What this task involves: Go through the entries one line at a time, and gather every line that has the word "Dollar".
[Opening Record extracts section]
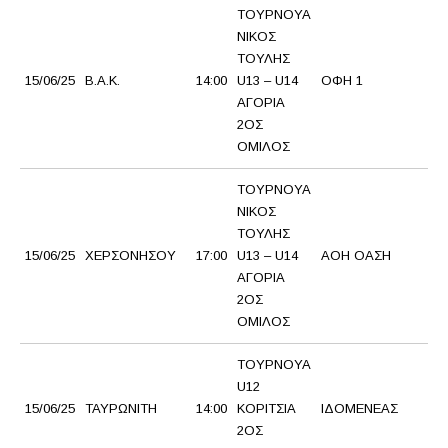
ΤΟΥΡΝΟΥΑ
ΝΙΚΟΣ
ΤΟΥΛΗΣ
15/06/25
Β.Α.Κ.
14:00
U13 – U14
ΟΦΗ 1
Α
ΑΓΟΡΙΑ
2ΟΣ
ΟΜΙΛΟΣ
ΤΟΥΡΝΟΥΑ
ΝΙΚΟΣ
ΤΟΥΛΗΣ
Ε
15/06/25
ΧΕΡΣΟΝΗΣΟΥ
17:00
U13 – U14
ΑΟΗ ΟΑΣΗ
Γ.
ΑΓΟΡΙΑ
2ΟΣ
ΟΜΙΛΟΣ
ΤΟΥΡΝΟΥΑ
U12
15/06/25
ΤΑΥΡΩΝΙΤΗ
14:00
ΚΟΡΙΤΣΙΑ
ΙΔΟΜΕΝΕΑΣ
Α 
2ΟΣ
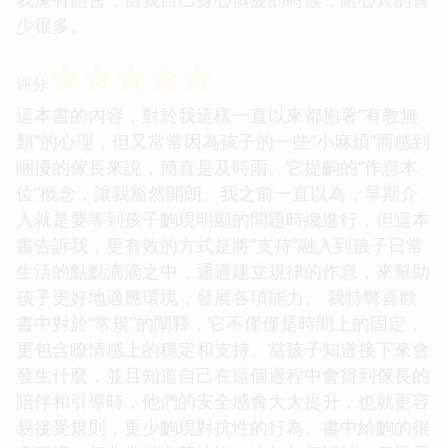
少很多。
☆
☆
☆
☆
☆
评分
這本書的內容，對於我這樣一直以來都抱著“有教無
類”的心理，但又常常因為孩子的一些“小麻煩”而感到
睏擾的傢長來說，簡直是及時雨。它提齣的“作息本
位”概念，讓我豁然開朗。我之前一直以為，早期介
入就是要等到孩子齣現明顯的問題時纔進行，但這本
書告訴我，更有效的方式是將“支持”融入到孩子日常
生活的點點滴滴之中，通過建立規律的作息，來幫助
孩子更好地適應環境，發展各項能力。 我特彆喜歡
書中對於“常規”的闡釋，它不僅僅是時間上的固定，
更包含瞭情感上的穩定和支持。當孩子知道接下來會
發生什麼，並且知道自己在這個過程中會得到傢長的
陪伴和引導時，他們的安全感會大大提升，也就更容
易接受規則，更少齣現對抗性的行為。書中給齣的很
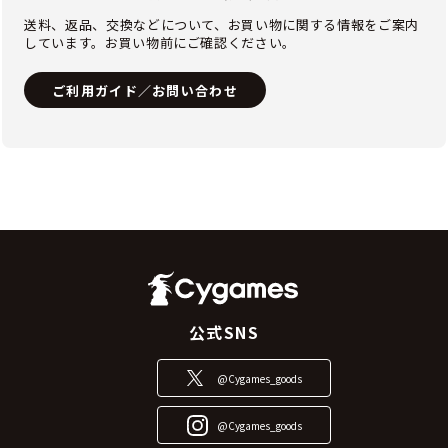
送料、返品、交換などについて、お買い物に関する情報をご案内
しています。お買い物前にご確認ください。
ご利用ガイド／お問い合わせ
公式SNS
@Cygames_goods
@Cygames_goods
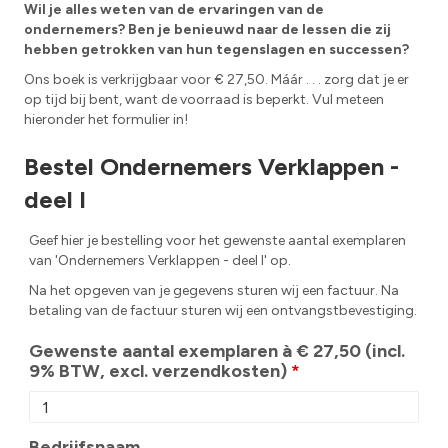
Wil je alles weten van de ervaringen van de
ondernemers? Ben je benieuwd naar de lessen die zij
hebben getrokken van hun tegenslagen en successen?
Ons boek is verkrijgbaar voor € 27,50. Máár . . . zorg dat je er
op tijd bij bent, want de voorraad is beperkt. Vul meteen
hieronder het formulier in!
Bestel Ondernemers Verklappen -
deel I
Geef hier je bestelling voor het gewenste aantal exemplaren
van 'Ondernemers Verklappen - deel I' op.
Na het opgeven van je gegevens sturen wij een factuur. Na
betaling van de factuur sturen wij een ontvangstbevestiging.
Gewenste aantal exemplaren à € 27,50 (incl.
9% BTW, excl. verzendkosten)
*
Bedrijfsnaam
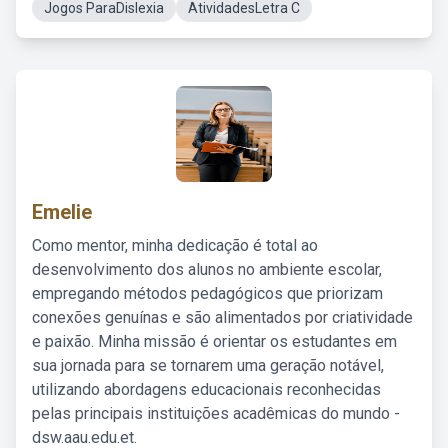
Jogos ParaDislexia
AtividadesLetra C
Emelie
Como mentor, minha dedicação é total ao
desenvolvimento dos alunos no ambiente escolar,
empregando métodos pedagógicos que priorizam
conexões genuínas e são alimentados por criatividade
e paixão. Minha missão é orientar os estudantes em
sua jornada para se tornarem uma geração notável,
utilizando abordagens educacionais reconhecidas
pelas principais instituições acadêmicas do mundo -
dsw.aau.edu.et.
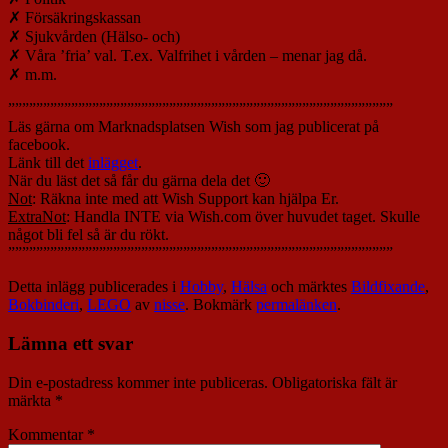
✗ Försäkringskassan
✗ Sjukvården (Hälso- och)
✗ Våra ’fria’ val. T.ex. Valfrihet i vården – menar jag då.
✗ m.m.
”””””””””””””””””””””””””””””””””””””””””””””””””””””””
Läs gärna om Marknadsplatsen Wish som jag publicerat på
facebook.
Länk till det
inlägget
.
När du läst det så får du gärna dela det 🙂
Not
: Räkna inte med att Wish Support kan hjälpa Er.
ExtraNot
: Handla INTE via Wish.com över huvudet taget. Skulle
något bli fel så är du rökt.
”””””””””””””””””””””””””””””””””””””””””””””””””””””””
Detta inlägg publicerades i
Hobby
,
Hälsa
och märktes
Bildfixande
,
Bokbinderi
,
LEGO
av
nisse
. Bokmärk
permalänken
.
Lämna ett svar
Din e-postadress kommer inte publiceras.
Obligatoriska fält är
märkta
*
Kommentar
*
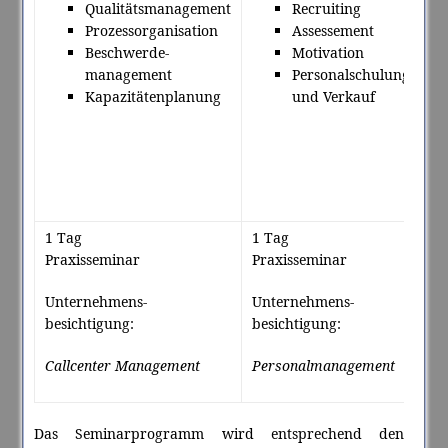
Qualitätsmanagement
Recruiting
Prozessorganisation
Assessement
Beschwerde-
Motivation
management
Personalschulung
Kapazitätenplanung
und Verkauf
1 Tag
1 Tag
1 
Praxisseminar
Praxisseminar
Pr
Unternehmens-
Unternehmens-
Un
besichtigung:
besichtigung:
be
Callcenter Management
Personalmanagement
Se
Das Seminarprogramm wird entsprechend den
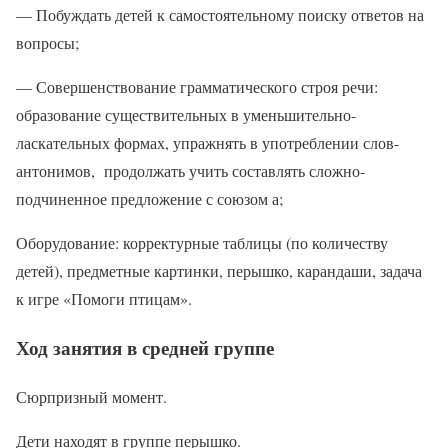
— Побуждать детей к самостоятельному поиску ответов на
вопросы;
— Совершенствование грамматического строя речи:
образование существительных в уменьшительно-
ласкательных формах, упражнять в употреблении слов-
антонимов, продолжать учить составлять сложно-
подчиненное предложение с союзом а;
Оборудование: корректурные таблицы (по количеству
детей), предметные картинки, перышко, карандаши, задача
к игре «Помоги птицам».
Ход занятия в средней группе
Сюрпризный момент.
Дети находят в группе перышко.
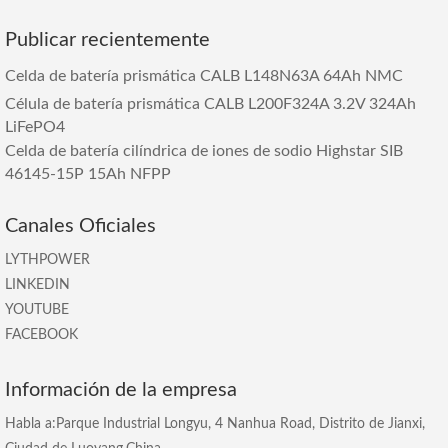
Publicar recientemente
Celda de batería prismática CALB L148N63A 64Ah NMC
Célula de batería prismática CALB L200F324A 3.2V 324Ah
LiFePO4
Celda de batería cilíndrica de iones de sodio Highstar SIB
46145-15P 15Ah NFPP
Canales Oficiales
LYTHPOWER
LINKEDIN
YOUTUBE
FACEBOOK
Información de la empresa
Habla a:Parque Industrial Longyu, 4 Nanhua Road, Distrito de Jianxi,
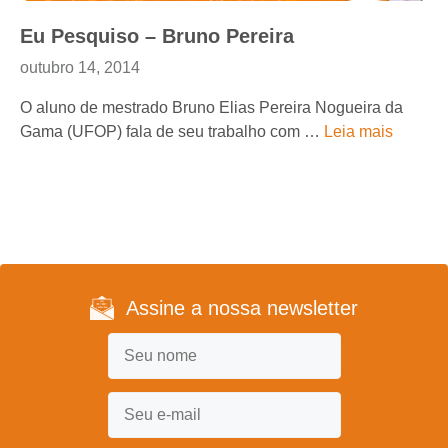
Eu Pesquiso – Bruno Pereira
outubro 14, 2014
O aluno de mestrado Bruno Elias Pereira Nogueira da
Gama (UFOP) fala de seu trabalho com …
Leia mais
Assine a nossa newsletter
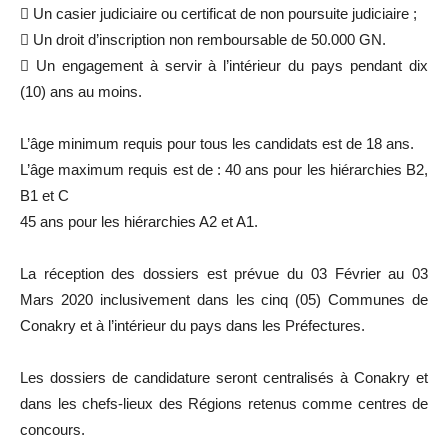
 Un casier judiciaire ou certificat de non poursuite judiciaire ;
 Un droit d’inscription non remboursable de 50.000 GN.
 Un engagement à servir à l’intérieur du pays pendant dix
(10) ans au moins.
L’âge minimum requis pour tous les candidats est de 18 ans.
L’âge maximum requis est de : 40 ans pour les hiérarchies B2,
B1 et C
45 ans pour les hiérarchies A2 et A1.
La réception des dossiers est prévue du 03 Février au 03
Mars 2020 inclusivement dans les cinq (05) Communes de
Conakry et à l’intérieur du pays dans les Préfectures.
Les dossiers de candidature seront centralisés à Conakry et
dans les chefs-lieux des Régions retenus comme centres de
concours.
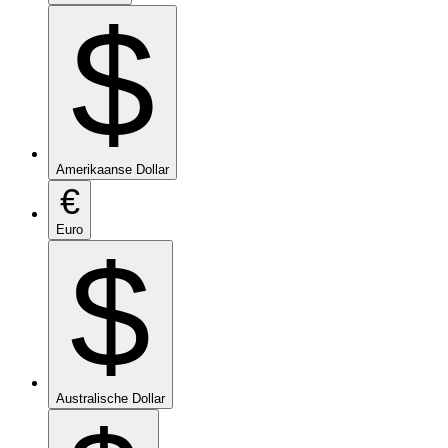
$
Amerikaanse Dollar
€
Euro
$
Australische Dollar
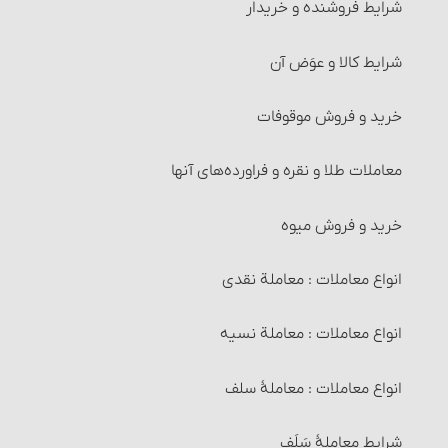
شرایط فروشنده و خریدار
شرایط کالا و عوَض آن
خرید و فروش موقوفات
معاملات طلا و نقره و فراورده‌های آنها‏
خرید و فروش میوه‏
انواع معاملات‏ : معاملة نقدی
انواع معاملات‏ : معاملة نسیه
انواع معاملات‏ : معاملۀ سلف‏
شرایط معاملۀ سَلَف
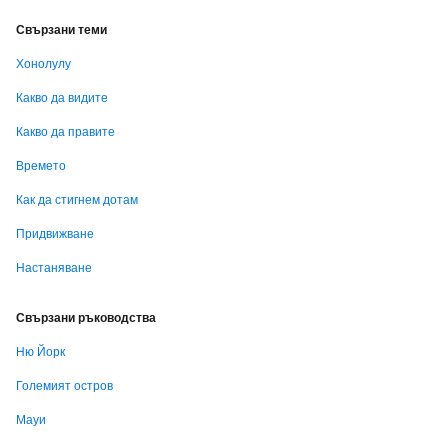
Свързани теми
Хонолулу
Какво да видите
Какво да правите
Времето
Как да стигнем дотам
Придвижване
Настаняване
Свързани ръководства
Ню Йорк
Големият остров
Мауи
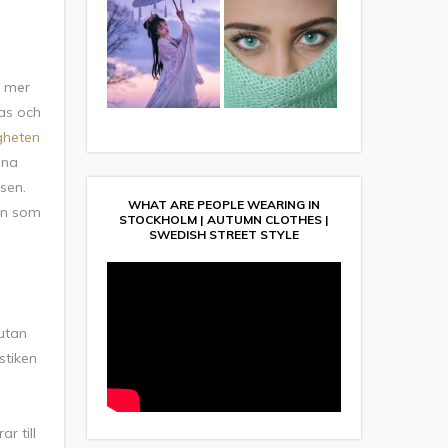
l mer
mas och
gheten
äna
sen.
WHAT ARE PEOPLE WEARING IN
ion som
STOCKHOLM | AUTUMN CLOTHES |
SWEDISH STREET STYLE
 utan
stiken
r till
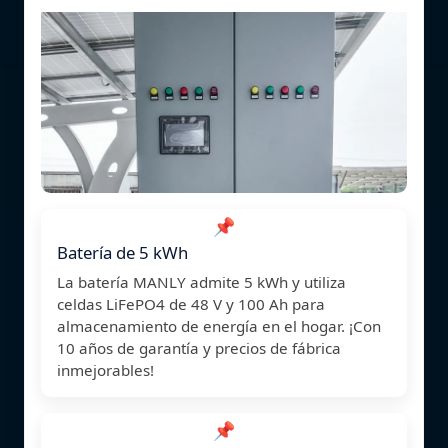
📌
Batería de 5 kWh
La batería MANLY admite 5 kWh y utiliza
celdas LiFePO4 de 48 V y 100 Ah para
almacenamiento de energía en el hogar. ¡Con
10 años de garantía y precios de fábrica
inmejorables!
📌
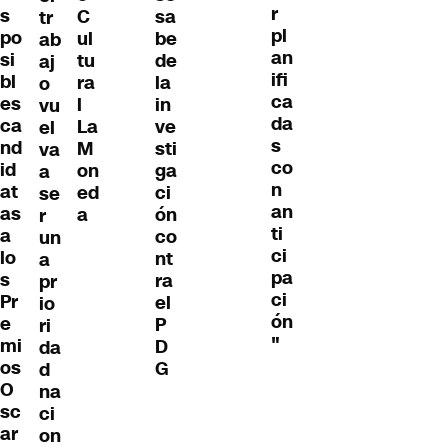
r
s
C
sa
tr
pl
po
ul
be
ab
an
si
tu
de
aj
ifi
bl
ra
la
o
ca
es
l
in
vu
da
ca
La
ve
el
s
nd
M
sti
va
co
id
on
ga
a
n
at
ed
ci
se
an
as
a
ón
r
ti
a
co
un
ci
lo
nt
a
pa
s
ra
pr
ci
Pr
el
io
ón
e
P
ri
"
mi
D
da
os
G
d
O
na
sc
ci
ar
on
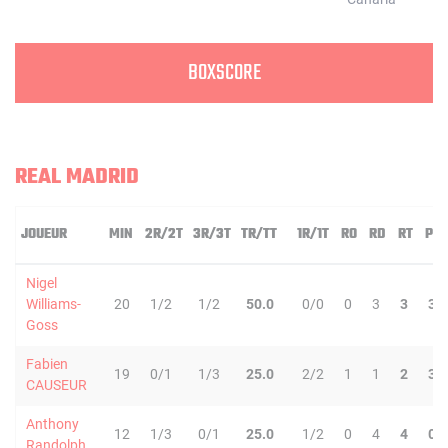
BOXSCORE
REAL MADRID
JOUEUR
MIN
2R/2T
3R/3T
TR/TT
1R/1T
RO
RD
RT
PD
Nigel
Williams-
20
1/2
1/2
50.0
0/0
0
3
3
3
Goss
Fabien
19
0/1
1/3
25.0
2/2
1
1
2
3
CAUSEUR
Anthony
12
1/3
0/1
25.0
1/2
0
4
4
0
Randolph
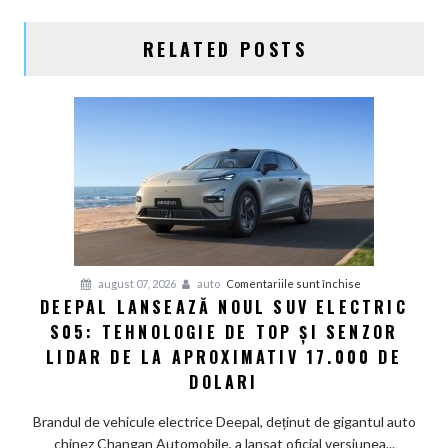
RELATED POSTS
pentru
august 07, 2026
auto
Comentariile sunt închise
DEEPAL LANSEAZĂ NOUL SUV ELECTRIC
Deepal
S05: TEHNOLOGIE DE TOP ȘI SENZOR
lansează
noul
LIDAR DE LA APROXIMATIV 17.000 DE
SUV
DOLARI
electric
S05:
Brandul de vehicule electrice Deepal, deținut de gigantul auto
Tehnologie
chinez Changan Automobile, a lansat oficial versiunea...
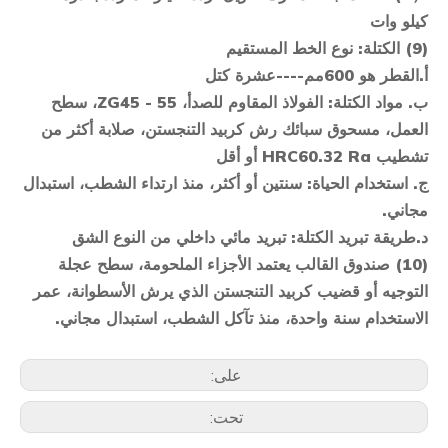
كيلو وات
(9) الكتلة: نوع الخط المستقيم
أ.
القطر هو
600
مم----
عشرة
كتل
ب.
مواد الكتلة: الفولاذ المقاوم للصدأ، ZG45 - 55، سطح
العمل، مسحوق سبائك رش كربيد التنجستن، صلابة أكثر من
تشطيب HRC60.32 Ra أو أقل
ج.
استخدام الحياة: سنتين أو أكثر، منذ ارتداء الشطب، استبدال
مجاني.
د.
طريقة تبريد الكتلة: تبريد مائي داخلي من النوع الشق
(10) صندوق القالب يعتمد الأجزاء الملحومة، سطح عجلة
التوجيه أو قضيب كربيد التنجستن الذي يرش الأسطوانة، عمر
الاستخدام سنة واحدة، منذ تآكل الشطب، استبدال مجاني.
على:
تحت:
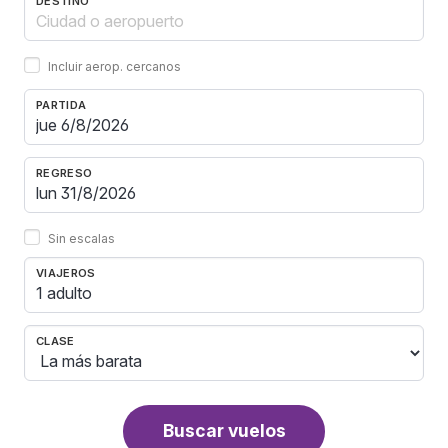
DESTINO
Incluir aerop. cercanos
PARTIDA
REGRESO
Sin escalas
VIAJEROS
1 adulto
CLASE
Buscar vuelos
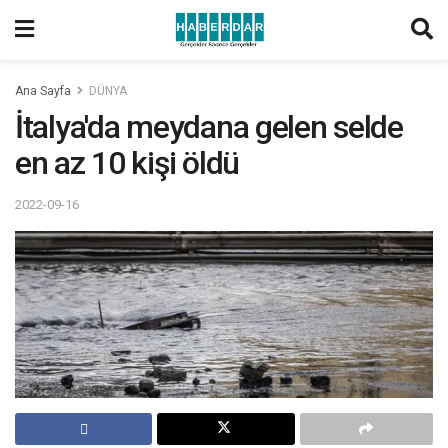
Ana Sayfa
DÜNYA
İtalya'da meydana gelen selde
en az 10 kişi öldü
2022-09-16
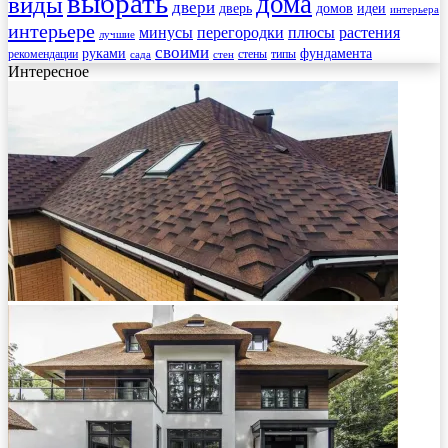
выбрать
дома
виды
двери
дверь
домов
идеи
интерьера
интерьере
минусы
перегородки
плюсы
растения
лучшие
своими
руками
фундамента
рекомендации
стены
типы
сада
стен
Интересное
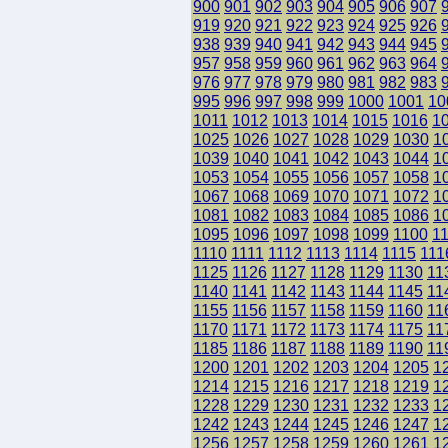
900
901
902
903
904
905
906
907
919
920
921
922
923
924
925
926
938
939
940
941
942
943
944
945
957
958
959
960
961
962
963
964
976
977
978
979
980
981
982
983
995
996
997
998
999
1000
1001
10
1011
1012
1013
1014
1015
1016
1
1025
1026
1027
1028
1029
1030
1
1039
1040
1041
1042
1043
1044
1
1053
1054
1055
1056
1057
1058
1
1067
1068
1069
1070
1071
1072
1
1081
1082
1083
1084
1085
1086
1
1095
1096
1097
1098
1099
1100
1
1110
1111
1112
1113
1114
1115
111
1125
1126
1127
1128
1129
1130
11
1140
1141
1142
1143
1144
1145
11
1155
1156
1157
1158
1159
1160
11
1170
1171
1172
1173
1174
1175
11
1185
1186
1187
1188
1189
1190
11
1200
1201
1202
1203
1204
1205
1
1214
1215
1216
1217
1218
1219
1
1228
1229
1230
1231
1232
1233
1
1242
1243
1244
1245
1246
1247
1
1256
1257
1258
1259
1260
1261
1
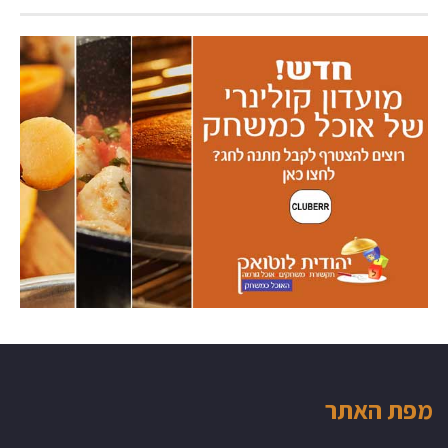
מפת האתר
[Closing Record extracts section]
Answer for the task:
Amerikaanse Dollar
Australische Dollar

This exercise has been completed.